DMA 2014: As Data-Driven Marketing Gains Traction, Governance and Analytics Present New Challenges
SAN DIEGO—Customer expectations are higher than ever, and brands that have yet to adopt a more data-driven approach to marketing are playing catch-up, JoAnne Monfradi Dunn, chairman of the Direct Marketing Association, said during her keynote address at DMA 2014 on Monday.
Dunn also pointed out that marketers are facing a number of other challenges, including unprecedented amounts of data, a marketing environment that's become more "fear-based than fact-based" due to increased scrutiny, a proliferation of new solutions and technology, and a significant talent gap in the industry.
When it comes to the data challenge, Dunn said the DMA has made great efforts to help marketers feel more prepared both in terms of collecting data responsibly and extracting meaning from it. Throughout the last year, marketers logged roughly 70,000 hours in professional certification and education through customized learning programs at the DMA, she said. A study conducted with marketing cloud solution vendor Adobe earlier this year revealed that 81 percent of marketers felt unprepared to tackle the need for better governance, and the DMA has worked "hard to ensure that these marketers aren't marketing alone," she said.

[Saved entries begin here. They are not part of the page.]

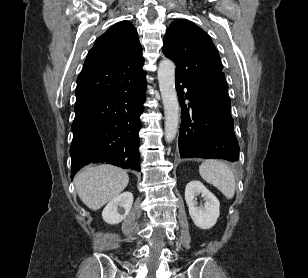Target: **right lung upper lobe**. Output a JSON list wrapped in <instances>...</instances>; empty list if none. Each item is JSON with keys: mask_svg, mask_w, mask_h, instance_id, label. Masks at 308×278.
<instances>
[{"mask_svg": "<svg viewBox=\"0 0 308 278\" xmlns=\"http://www.w3.org/2000/svg\"><path fill=\"white\" fill-rule=\"evenodd\" d=\"M143 64L136 29L128 21L116 23L89 51L77 79L75 105L130 90L145 77Z\"/></svg>", "mask_w": 308, "mask_h": 278, "instance_id": "1", "label": "right lung upper lobe"}]
</instances>
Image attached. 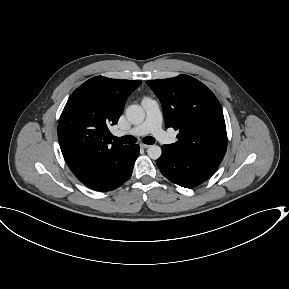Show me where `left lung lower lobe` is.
Here are the masks:
<instances>
[{
	"instance_id": "1",
	"label": "left lung lower lobe",
	"mask_w": 289,
	"mask_h": 289,
	"mask_svg": "<svg viewBox=\"0 0 289 289\" xmlns=\"http://www.w3.org/2000/svg\"><path fill=\"white\" fill-rule=\"evenodd\" d=\"M219 164L173 152L162 146V155L157 166L162 174L173 183L185 188H193L209 179Z\"/></svg>"
}]
</instances>
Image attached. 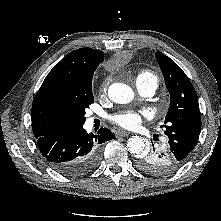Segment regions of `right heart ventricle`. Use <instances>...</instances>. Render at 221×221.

During her keynote, Dunn also discussed the importance of self-regulation in the marketing space. "Where there's trust, self-regulation is possible," she said. "For the last forty years, the DMA has led the charge in self-regulation...but self-regulation requires business guidelines," she added. To that end, the DMA released a new guide to data breach notification at the conference to "help companies better prepare for a data breach situation and learn how to connect with their customers during that time," she explained.
Though data governance was among the key themes at day one of the DMA conference, leveraging analytics to better understand customers and provide them with more personalized, targeted experiences was central to the discussion as well. Former Los Angeles Laker Earvin "Magic" Johnson took the DMA stage to talk about understanding consumer needs, and share his advice for marketing success.
After a successful NBA career, Johnson was "looking for something meaningful to do with the money he had saved up while playing," he said. Soon, he realized that blacks and Latinos in the U.S. had roughly 13 trillion dollars in disposable income, and yet "no one was going after that market." These groups were, for example, avid movie theatergoers, but there were few movie theaters where they lived, according to Johnson. So, he worked to open theaters in urban areas and experienced massive returns, he recalled.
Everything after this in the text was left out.